10. The peptide according to any of claims 1 to 6 or the antibody or antibody fragment according to claim 7 or 8 for the prognosis and/or diagnosis of heart insufficiency.
11. The peptide, the antibody or the antibody fragment according to claim 10 as marker for the prognosis and/or diagnosis of heart insufficiency.
12. The peptide, the antibody or the antibody fragment according to claim 10 to 11, wherein the heart insufficiency is an inflammation of the myocardium and/or fibrosis, in particular autoimmune myocarditis.
13. The peptide, the antibody or the antibody fragment according to any of claims 10 to 12 for determining a patient group, in particular a patient risk group, with an inflammation of the myocardium and/or fibrosis.

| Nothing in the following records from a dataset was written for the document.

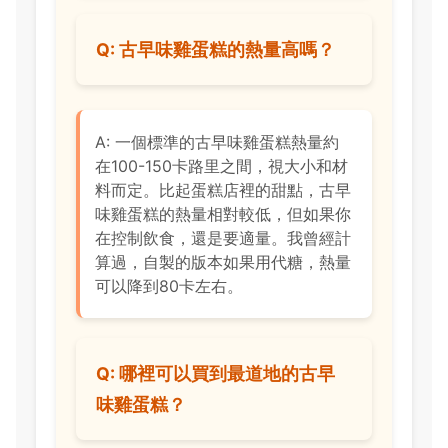
Q: 古早味雞蛋糕的熱量高嗎？
A: 一個標準的古早味雞蛋糕熱量約
在100-150卡路里之間，視大小和材
料而定。比起蛋糕店裡的甜點，古早
味雞蛋糕的熱量相對較低，但如果你
在控制飲食，還是要適量。我曾經計
算過，自製的版本如果用代糖，熱量
可以降到80卡左右。
Q: 哪裡可以買到最道地的古早
味雞蛋糕？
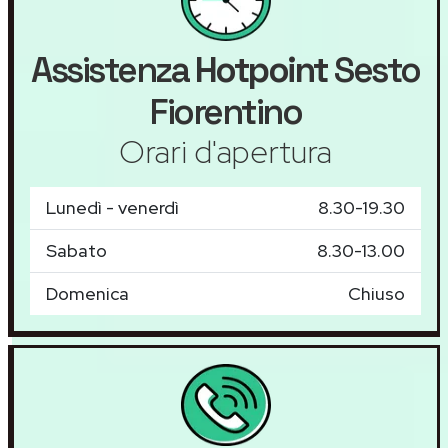
Assistenza
Hotpoint
Sesto
Fiorentino
Orari d'apertura
Lunedì - venerdì
8.30-19.30
Sabato
8.30-13.00
Domenica
Chiuso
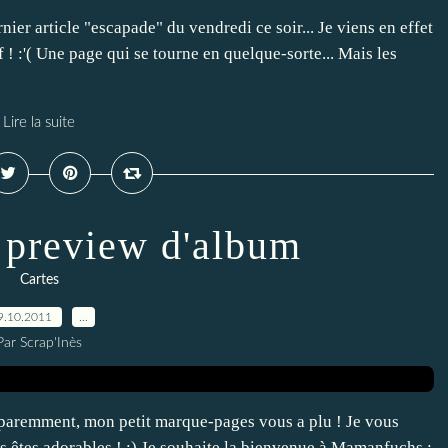
er article "escapade" du vendredi ce soir... Je viens en effet
 ! :'( Une page qui se tourne en quelque-sorte... Mais les
Lire la suite
t preview d'album
Cartes
9.10.2011
…
Par Scrap'Inès
paremment, mon petit marque-pages vous a plu ! Je vous
s êtes adorables ! :) Je souhaite la bienvenue à Mamanfuchs ;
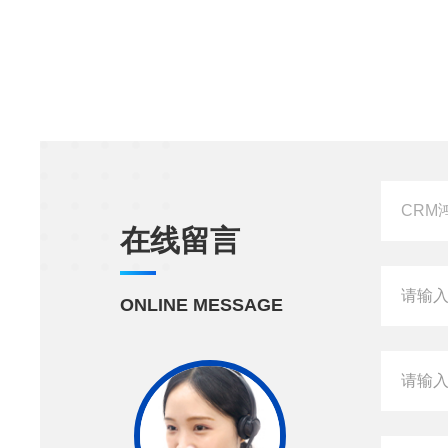
在线留言
ONLINE MESSAGE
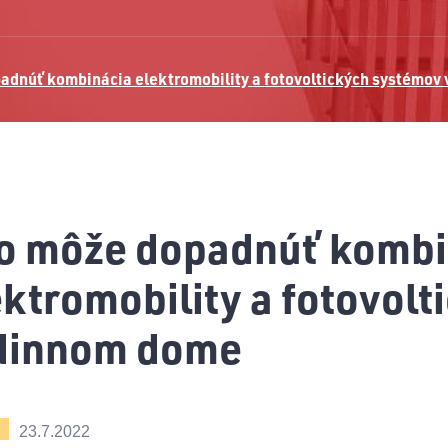
adnúť kombinácia elektromobility a fotovoltických systémov
o môže dopadnúť kombi
ektromobility a fotovolt
dinnom dome
E
23.7.2022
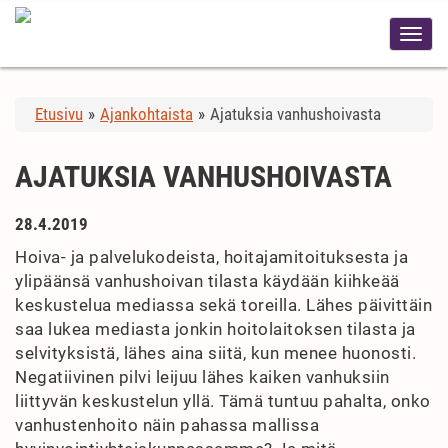
Etusivu
»
Ajankohtaista
»
Ajatuksia vanhushoivasta
AJATUKSIA VANHUSHOIVASTA
28.4.2019
Hoiva- ja palvelukodeista, hoitajamitoituksesta ja
ylipäänsä vanhushoivan tilasta käydään kiihkeää
keskustelua mediassa sekä toreilla. Lähes päivittäin
saa lukea mediasta jonkin hoitolaitoksen tilasta ja
selvityksistä, lähes aina siitä, kun menee huonosti.
Negatiivinen pilvi leijuu lähes kaiken vanhuksiin
liittyvän keskustelun yllä. Tämä tuntuu pahalta, onko
vanhustenhoito näin pahassa mallissa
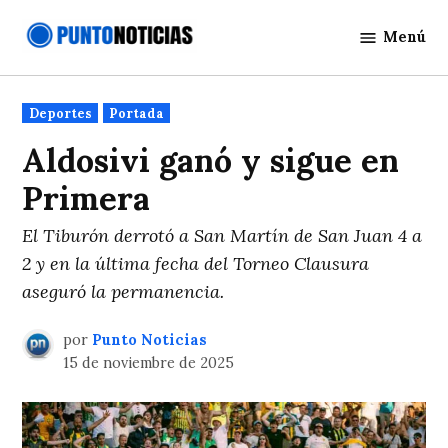
Saltar
Menú
al
Punto
contenido
Noticias
Publicado
Deportes
Portada
en
Aldosivi ganó y sigue en
Primera
El Tiburón derrotó a San Martín de San Juan 4 a
2 y en la última fecha del Torneo Clausura
aseguró la permanencia.
por
Punto Noticias
15 de noviembre de 2025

14. The peptide, the antibody or the antibody fragment according to any of claims 10 to 13 for risk stratification in acute cardiac disorders of patients.
15. A method for the prognosis and/or diagnosis of heart insufficiency comprising a) providing a patient sample, preferably a bodily fluid or tissue, b) providing at least one peptide according to any of claims 1 to 6, c) determining whether the patient has an immune reaction against said peptide(s), wherein said immune reaction is determined by determining the presence or absence of antibodies against said peptide(s) or determining the presence or absence of T cell response in said patient sample, d) optional, determining the presence or absence of further markers in said patient sample.
16. The method according to claim 15, wherein the heart insufficiency is an inflammation of the myocardium and/or fibrosis, in particular autoimmune myocarditis.
17. The method according to claim 15 or 16, wherein the presence or absence of autoantibodies against cardial troponin I (cTnl) and/or of auto-antibodies against a peptide according to any of claims 1 to 6 is determined in step c).
18. The method according to any of claims 15 to 17, comprising the use of an antibody or antibody fragment according to claim 7 or 8.
19. The method according to any of claims 15 to 18, further comprising determining cell proliferation and/or production of cytokine(s) and/or chemokine(s) and/or changes in expression of chemokine/cytokine receptors by cells of the immune system after stimulation with the peptide(s).
20. The method according to any of claims 15 to 19 for determining a patient group, in particular a patient risk group, with an inflammation of the myocardium and/or fibrosis.
21. The method according to any of claims 15 to 20 for risk stratification in acute cardiac disorders of patients.